Pessolani explicó que su empresa se especializó en construir unidades orientadas a inversionistas que buscan ingresos a través de rentas. “Ese es el foco de nuestra desarrolladora. Hacemos unidades para inversionistas que quieran obtener una renta. Venimos haciendo esto desde hace unos seis años y la verdad es que el mercado está lejos de saturarse. Cada vez hay mayor demanda”, afirmó durante la entrevista.

Uno de los factores que aceleró el crecimiento, según el desarrollador, fue la aparición de un nuevo tipo de inquilino: el extranjero que llega al país por motivos fiscales o laborales. Pessolani indicó que este fenómeno prácticamente no existía hace apenas dos años, pero hoy ya impacta de lleno en la ocupación y en los precios, especialmente en las zonas más cotizadas.

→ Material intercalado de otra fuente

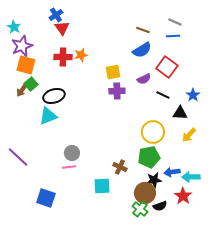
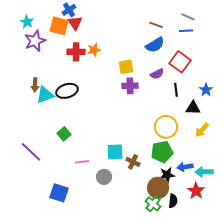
orange square: (26, 65) -> (59, 26), moved
green square: (31, 84) -> (64, 134), moved
brown arrow: (22, 90) -> (35, 85), turned -32
black line: (163, 95) -> (176, 90), turned 56
cyan triangle: (48, 116) -> (45, 95), moved
gray circle: (72, 153) -> (104, 177), moved
cyan square: (102, 186) -> (115, 152), moved
black semicircle: (160, 206) -> (173, 201), turned -64

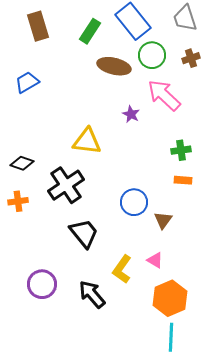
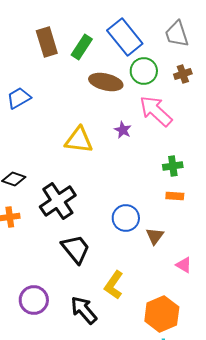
brown rectangle: (38, 26) -> (47, 42), moved
yellow triangle: (87, 141) -> (79, 140), moved
pink triangle: (155, 260) -> (184, 265), moved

En ese sentido, el arquitecto sostuvo que las cifras migratorias reflejan con claridad el aumento de la presión sobre el mercado inmobiliario. “Si vemos los números de Migraciones, hay cerca de 47.000 solicitudes de residencia en el último año, y esto es un crecimiento casi exponencial”, sostuvo, al explicar que la mayoría de estas personas elige instalarse primero en la capital.

La demanda, sin embargo, no se distribuye de forma pareja en toda Asunción. Pessolani remarcó que el interés se concentra principalmente en los ejes corporativos de Villa Morra y el entorno del Shopping del Sol, donde se ubican bancos, oficinas multinacionales y empresas de gran peso económico. En esas zonas, el alquiler se volvió un recurso clave para jóvenes profesionales locales que buscan cercanía con su trabajo y para extranjeros que priorizan movilidad y comodidad.

Desde la mirada del propietario de ProInvest, esa combinación de perfiles consolidó una ocupación elevada y sostenida. El arquitecto señaló que la empresa trabaja con una cartera de aproximadamente 600 clientes inversores y que los niveles de alquiler se mantienen altos en los últimos años. “Vemos que la ocupación en los últimos tres años se mantuvo en un 93% en estas áreas corporativas”, afirmó.

El aumento de la demanda también empujó las tarifas hacia arriba y redujo las opciones disponibles, especialmente para quienes buscan alquileres sin amoblar. Pessolani indicó que el mercado se inclinó con fuerza hacia unidades amobladas, lo que elevó el costo de ingreso para el inquilino. Además, consideró que esa escasez convirtió al alquiler en un negocio cada vez más atractivo para los inversionistas, ya que la rentabilidad se sostiene con niveles altos de ocupación.

El arquitecto también describió un cambio en el perfil del consumidor local. Según explicó, cada vez más jóvenes se emancipan temprano, priorizan alquilar y evitan comprometerse con créditos hipotecarios. Pessolani sostuvo que el difícil acceso a préstamos para la compra de vivienda alimenta aún más el mercado de alquileres y fortalece la demanda en la capital.

De cara al futuro, el desarrollador proyectó un escenario estable y con tendencia positiva, tanto por la continuidad de la demanda extranjera como por el crecimiento del público local. “Hay muchísima demanda local y extranjera y no vemos que nada vaya a cambiar. No se están entregando 30.000 departamentos al año en Asunción, ni por asomo; a lo sumo serán 5.000”, afirmó, al sostener que la oferta todavía no alcanza para cubrir el ritmo de crecimiento.

Finalmente, Pessolani atribuyó parte del fenómeno a un cambio cultural: la gente comenzó a valorar el tiempo por encima del ahorro. Según explicó, muchos inquilinos prefieren pagar más con tal de vivir cerca del trabajo, evitar el tráfico y mejorar su calidad de vida, una tendencia que impulsa el desarrollo vertical y el crecimiento sostenido del mercado inmobiliario en Asunción.